**What needs to be done:** Without pictures, retype the following entries exactly.

**Record set:**

Segment Open

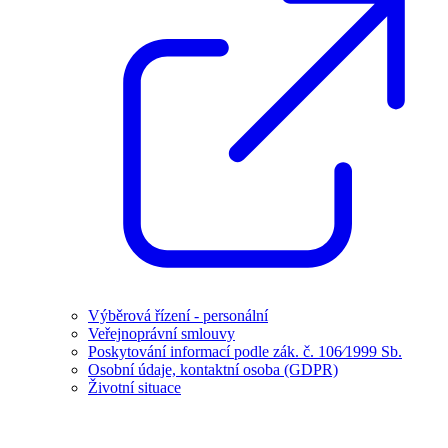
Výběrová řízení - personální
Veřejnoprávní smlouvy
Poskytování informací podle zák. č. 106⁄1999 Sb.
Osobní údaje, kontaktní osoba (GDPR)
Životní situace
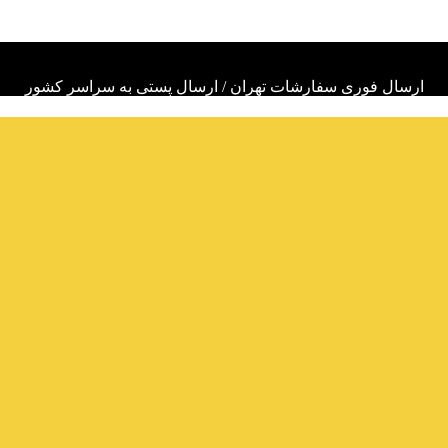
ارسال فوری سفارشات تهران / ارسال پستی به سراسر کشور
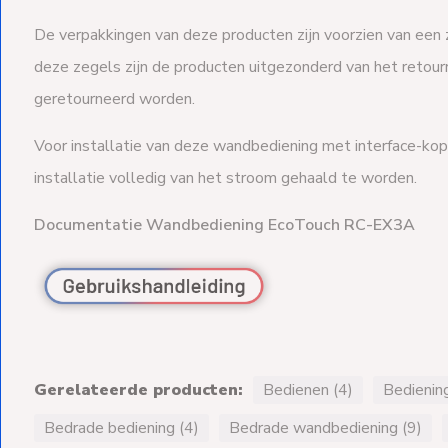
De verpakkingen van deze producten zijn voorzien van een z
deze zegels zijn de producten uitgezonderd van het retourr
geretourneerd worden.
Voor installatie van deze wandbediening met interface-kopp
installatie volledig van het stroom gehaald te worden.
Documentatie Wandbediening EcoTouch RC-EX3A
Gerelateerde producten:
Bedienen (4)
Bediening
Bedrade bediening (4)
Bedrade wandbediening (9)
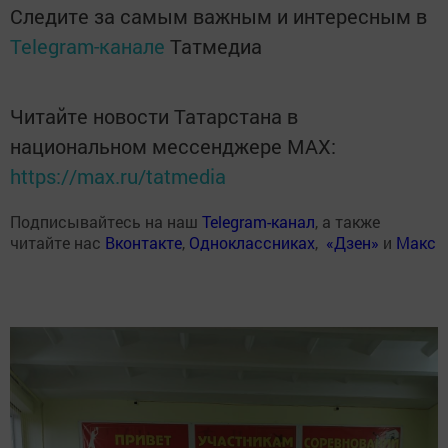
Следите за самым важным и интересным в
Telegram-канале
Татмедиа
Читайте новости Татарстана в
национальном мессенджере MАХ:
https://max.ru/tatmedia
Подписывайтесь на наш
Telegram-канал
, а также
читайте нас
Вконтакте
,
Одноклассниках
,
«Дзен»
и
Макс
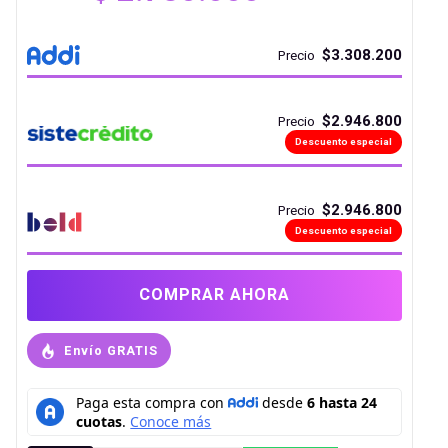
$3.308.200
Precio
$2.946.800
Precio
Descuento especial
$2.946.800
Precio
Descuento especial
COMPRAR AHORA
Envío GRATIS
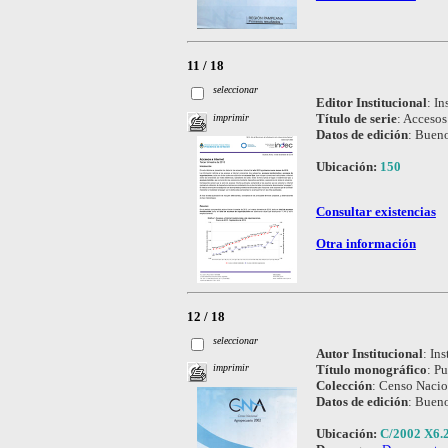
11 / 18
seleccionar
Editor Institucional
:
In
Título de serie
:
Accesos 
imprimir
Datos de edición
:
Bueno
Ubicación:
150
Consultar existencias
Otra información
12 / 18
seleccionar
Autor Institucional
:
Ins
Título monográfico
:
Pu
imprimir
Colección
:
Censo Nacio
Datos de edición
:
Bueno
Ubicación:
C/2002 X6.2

Segment Closed

**Task result:**
Výběrová řízení - personální
Veřejnoprávní smlouvy
Poskytování informací podle zák. č. 106⁄1999 Sb.
Osobní údaje, kontaktní osoba (GDPR)
Životní situace
ارسال فوری سفارشات تهران / ارسال پستی به سراسر کشور
De verpakkingen van deze producten zijn voorzien van een z
deze zegels zijn de producten uitgezonderd van het retourr
geretourneerd worden.
Voor installatie van deze wandbediening met interface-kopp
installatie volledig van het stroom gehaald te worden.
Documentatie Wandbediening EcoTouch RC-EX3A
Gerelateerde producten:
Bedienen (4)
Bediening
Bedrade bediening (4)
Bedrade wandbediening (9)
Следите за самым важным и интересным в
Telegram-канале
Татмедиа
Читайте новости Татарстана в
национальном мессенджере MАХ:
https://max.ru/tatmedia
Подписывайтесь на наш
Telegram-канал
, а также
читайте нас
Вконтакте
,
Одноклассниках
,
«Дзен»
и
Макс
$3.308.200
Precio
$2.946.800
Precio
Descuento especial
$2.946.800
Precio
Descuento especial
COMPRAR AHORA
Envío GRATIS
11 / 18
seleccionar
Editor Institucional
:
In
Título de serie
:
Accesos 
imprimir
Datos de edición
:
Bueno
Ubicación:
150
Consultar existencias
Otra información
12 / 18
seleccionar
Autor Institucional
:
Ins
Título monográfico
:
Pu
imprimir
Colección
:
Censo Nacio
Datos de edición
:
Bueno
Ubicación:
C/2002 X6.2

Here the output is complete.